What I dislike is spending untold personal hours fixing all known
issues and putting out a release, only to have it continually shot
down, not available to anyone.  Specifically:

1. Our release plan states we only make GA's available on the mirrors
and from the download page, so anything less is hidden from view and
unavailable for users
2. The betas we do put out are poorly tested by the PMC
3. The fact that all this "testing" happens after the release.  This
is completely backward!

After every release, you will find issues with it down the road.  By
holding the voting and "testing" till after the release is rolled,
chances are you will find something you don't like resulting in a
failed vote.  This is very discouraging for the Release Manager who
put hours into creating the release.  The icing on the cake is out of
all the complaints of the DTD bug, none of the people who took the
time to write detailed explanations bothered to lift a finger to fix
it (Wendy finally did), much less roll another release.

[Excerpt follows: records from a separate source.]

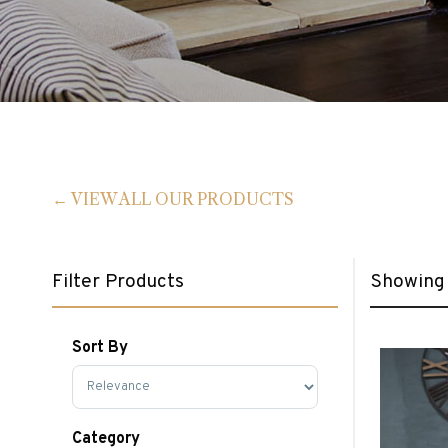
VIEW ALL OUR PRODUCTS
Filter Products
Showing 
Sort By
Sort Products
Category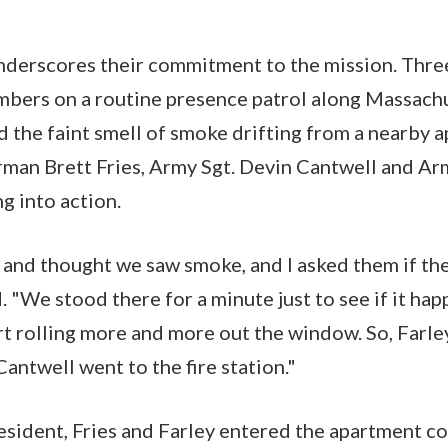
nderscores their commitment to the mission. Thre
bers on a routine presence patrol along Massach
the faint smell of smoke drifting from a nearby a
rman Brett Fries, Army Sgt. Devin Cantwell and Arm
g into action.
and thought we saw smoke, and I asked them if th
d. "We stood there for a minute just to see if it ha
rt rolling more and more out the window. So, Farley
Cantwell went to the fire station."
resident, Fries and Farley entered the apartment c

I think the solution is to:
1. Make betas publicly available and widely known like our 1.1 betas were
2. Do all testing and even the vote _before_ a code freeze and
subsequent release.  I personally won't waste my time doing a release
if people will only test it after the fact.

Don

On 5/16/06, Joe Germuska <[EMAIL PROTECTED]> wrote:
I hadn't made a point of responding since the vote was already
closed, but I've come to agree that the problems identified with the
1.3.4 build are sufficient to make it a "beta", and further, I've
just identified one or two other things that are worth nothing that
probably further justify that.

Before listing them, I'll note that I now agree that it is wrong to
call a vote on a release's quality offering the choices of "alpha,"
"beta," or "GA".  Rather, we should have straight "yes/no" votes for
each of these in turn, perhaps at a prescribed interim.  I would be
willing to forego always requiring an "alpha" vote, but it seems like
we should never vote a release "GA" that hasn't had a decent period
of use as a "beta" release.  Some of us who have been using Struts
1.3 are confident in it, but we don't constitute a big enough
population to be the only beta testers.

I understand Don's frustration at the lack of people participating in
testing, but I think that we would get more people testing if we put
something out and called it a beta than simply expecting them to test
nightly builds and test builds.  Committers should be checking test
builds and finding the kinds of packaging things that were uncovered
with Struts 1.3.3, but it takes more time to uncover other things,
and more testers.

I've uncovered a couple of things in porting an old Struts 1.1
application to 1.3; I know they probably need to go in Jira, but I
wanted to get a little discussion about them before filing them.
Actually, now I think i'll send them separately with different
subject lines to help manage the various conversations that might
arise...

Joe
--
Joe Germuska
[EMAIL PROTECTED] * http://blog.germuska.com

"You really can't burn anything out by trying something new, and
even if you can burn it out, it can be fixed.  Try something new."